Un enorme problema che plasma in modo schiacciante il confronto con l’Occidente è la “guerra ibrida” della Russia contro l’Ucraina. Mosca appare sempre più stanca di parlarne, anche se il processo di pace di Minsk non sta andando da nessuna parte. Il presidente ucraino Petro Poroshenko sostiene che il suo paese, mentre sta combattendo contro l’aggressione russa, sta di fatto proteggendo l’Europa dalla barbarie e dalla tirannia. Questo discorso suona vero in molte capitali occidentali, e, nonostante una pronunciata “difficoltà ucraina” e il desiderio d’attenuare lo scontro con la Russia, le sanzioni saranno quasi certamente prolungate e perfezionate nel corso del prossimo Consiglio europeo di fine giugno. Nel frattempo, il vertice del G7 in Giappone di questa settimana è impostato per riconfermare la posizione sulle sanzioni, mentre Mosca è ancora amareggiata per la sua espulsione dal club di due anni fa a causa dell’illegale annessione della Crimea.

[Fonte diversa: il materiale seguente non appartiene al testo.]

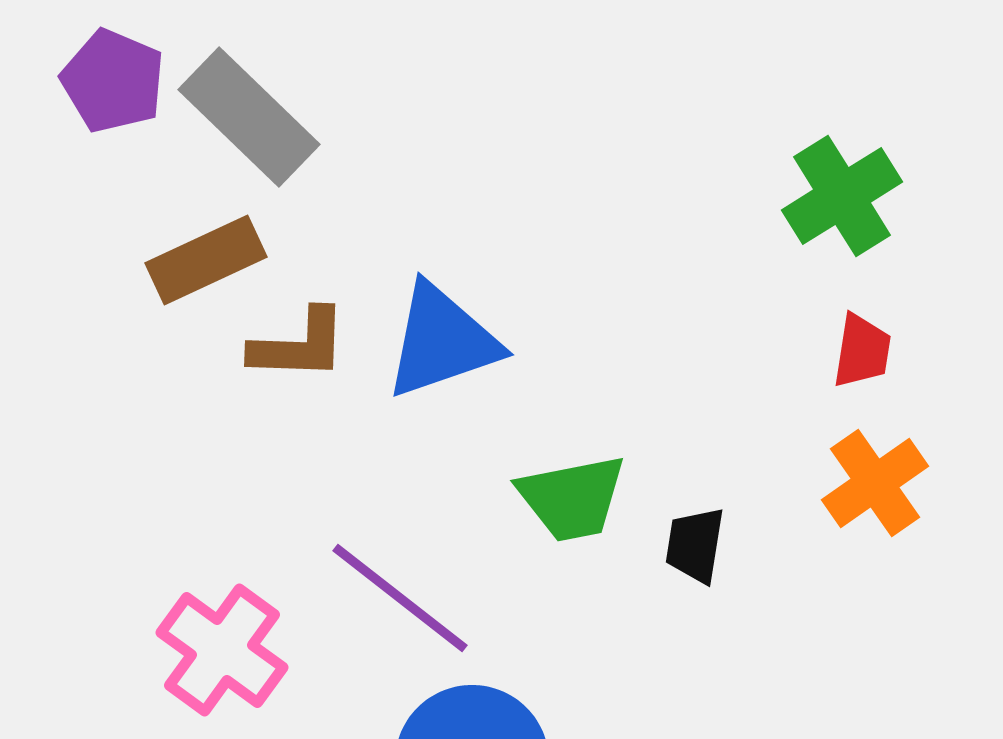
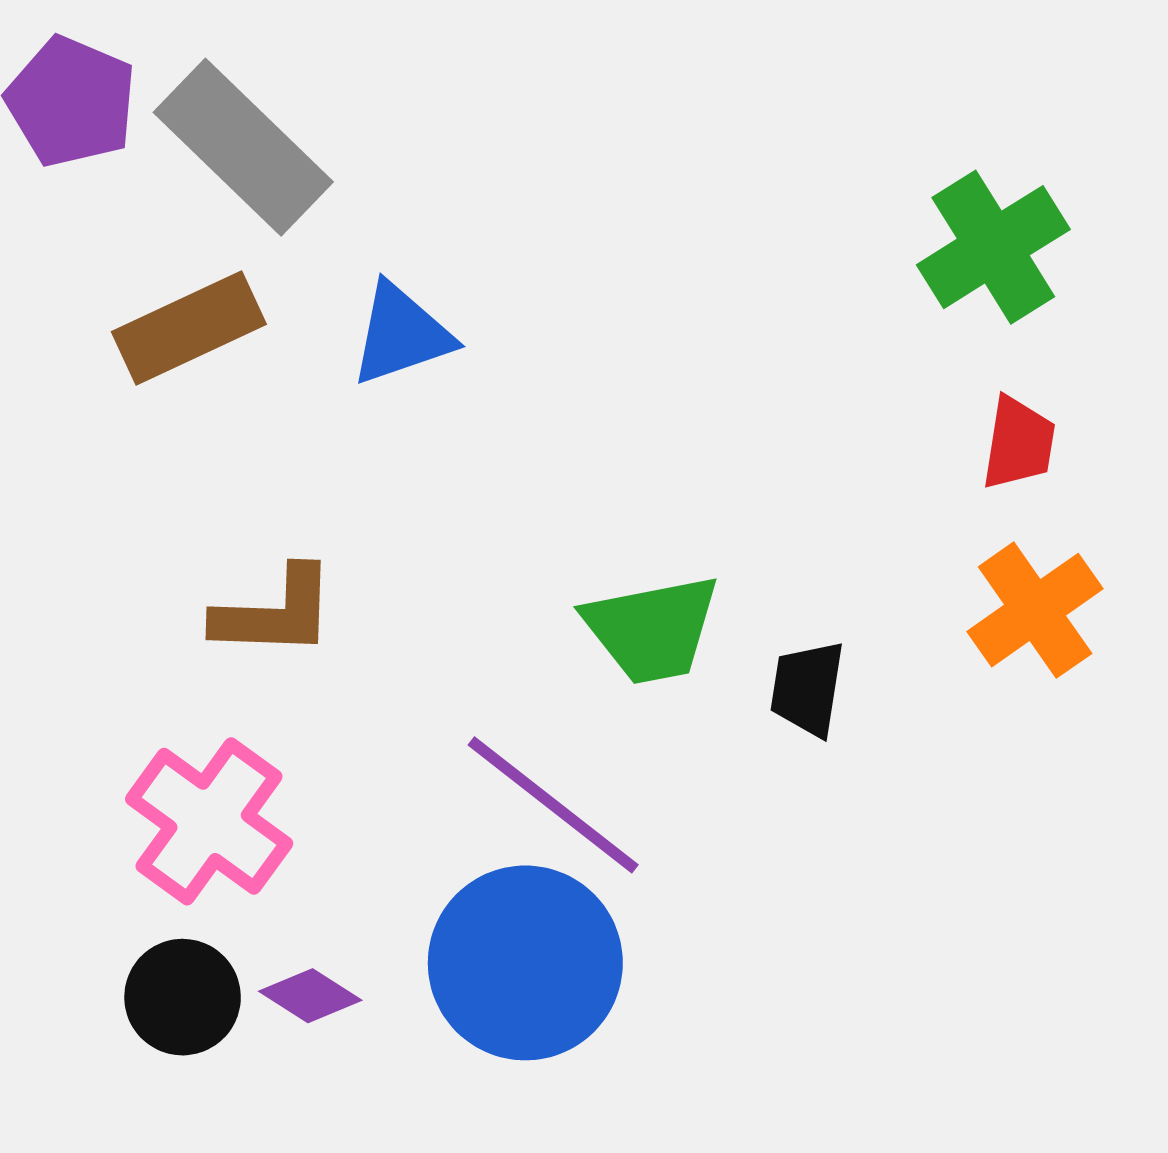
blue triangle: (442, 341) -> (401, 334), moved, size x0.7
brown L-shape: (299, 345) -> (275, 613), moved
purple line: (400, 598) -> (553, 805), moved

L’elenco degli argomenti per significative conversazioni tra l’Occidente e la Russia sta diventando in tal modo sempre più ristretto, infatti, è chiaro che l’intenzione russa è quella d’esacerbare ogni possibile problema all’interno dell’Unione europea e la sua impazienza che il Brexit prenda la piega che lei desidera – l’uscita dall’UE della Gran Bretagna – lo si vede in ogni sua manifestazione. Però, anche i suoi più stretti alleati, come la Bielorussia, trovano gli scambi con Mosca sempre più sgradevoli, sia per le località turistiche che per il nuovo ricatto energetico in cambio della possibilità di costruire basi aeree e militari per la distribuzione di missili Iskander.

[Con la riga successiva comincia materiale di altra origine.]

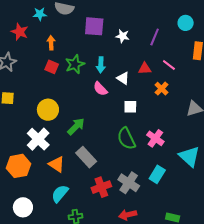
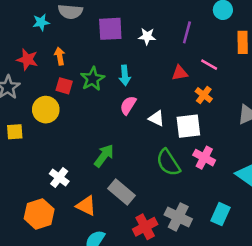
red star: (20, 32) -> (27, 60), moved
white triangle: (123, 78) -> (156, 118), moved
pink semicircle: (100, 89) -> (128, 105), turned 84
white square: (130, 107) -> (188, 126), moved, size x1.5
yellow circle: (48, 110) -> (46, 110), moved
white cross: (38, 139) -> (59, 178), size x0.7
cyan rectangle: (157, 174) -> (221, 214), moved

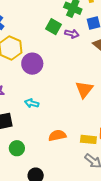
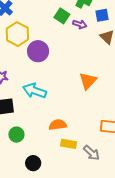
cyan arrow: (32, 103) -> (35, 91), size x1.6
yellow rectangle: (88, 139) -> (69, 144), moved

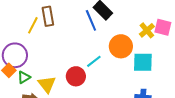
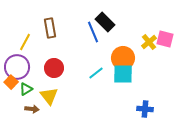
yellow line: (33, 25) -> (25, 42), moved
cyan square: (143, 62) -> (123, 74), moved
red circle: (76, 76) -> (54, 68), moved

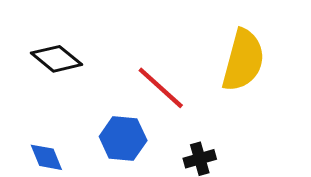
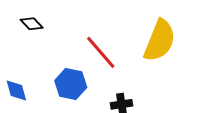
black diamond: (56, 59) -> (32, 24), size x0.7

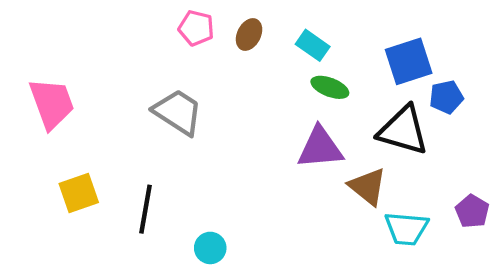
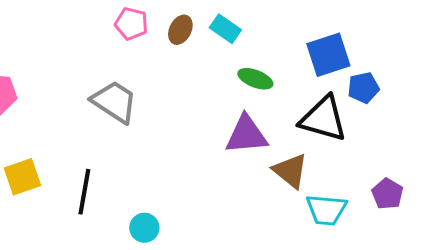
cyan rectangle: (313, 45) -> (225, 29), moved

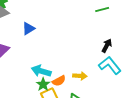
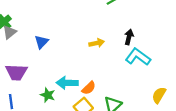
yellow arrow: (80, 76) -> (97, 43), moved
green star: (43, 84) -> (48, 95), moved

Il credo politico è l’unico vantaggio intrinseco per mantenere un dialogo aperto con un avversario sempre irriverente e senza logica in ogni sua decisione: Putin non può essere dissuaso dal ricorso alla guerra come strumento di politica, perché solo la guerra fornisce una giustificazione al suo regime; né può essere convinto di scegliere ciò che è meglio per la Russia, perché il suo regime è corrotto e i fedeli servizi di sicurezza (siloviki) si stanno disputando la contrazione del bottino. Anche la maggior parte dei colloqui senza senso non possono ridurre l’imprevedibilità del comportamento russo, perché il paese sta attraversando spasmi d’angoscia e di rabbia. Un sincero impegno occidentale verso il dialogo potrebbe diventare un mezzo per autoingannarsi, e Putin non è certamente un grande aiuto per una tale decisione.